▶ Given data:
+-------+

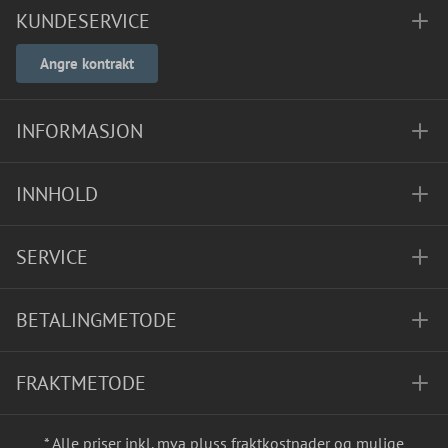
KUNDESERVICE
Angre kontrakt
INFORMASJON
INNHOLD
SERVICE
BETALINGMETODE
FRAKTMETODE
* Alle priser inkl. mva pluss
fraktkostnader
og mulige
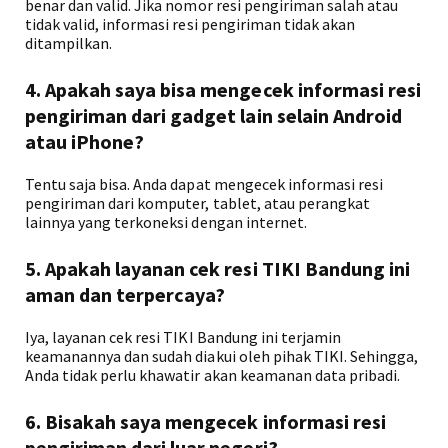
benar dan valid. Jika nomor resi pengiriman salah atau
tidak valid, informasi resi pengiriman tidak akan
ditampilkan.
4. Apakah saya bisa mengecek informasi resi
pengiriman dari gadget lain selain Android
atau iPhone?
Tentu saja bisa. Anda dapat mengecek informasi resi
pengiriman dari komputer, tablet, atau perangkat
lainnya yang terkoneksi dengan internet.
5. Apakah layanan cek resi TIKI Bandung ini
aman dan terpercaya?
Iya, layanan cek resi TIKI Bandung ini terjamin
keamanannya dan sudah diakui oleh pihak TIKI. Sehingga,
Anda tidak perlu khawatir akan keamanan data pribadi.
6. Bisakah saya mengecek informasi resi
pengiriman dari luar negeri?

+-------+

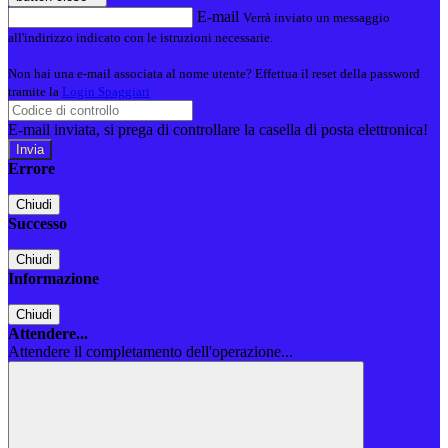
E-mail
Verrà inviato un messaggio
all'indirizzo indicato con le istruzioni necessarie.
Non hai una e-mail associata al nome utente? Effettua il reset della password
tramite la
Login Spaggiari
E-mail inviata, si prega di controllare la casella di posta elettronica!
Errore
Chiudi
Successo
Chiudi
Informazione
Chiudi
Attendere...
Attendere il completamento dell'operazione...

+-------+

▶ Exercise brief: Check each line in the records above for the word "Bandung". Return those that have it.

▶ Answer to this problem:
5. Apakah layanan cek resi TIKI Bandung ini
Iya, layanan cek resi TIKI Bandung ini terjamin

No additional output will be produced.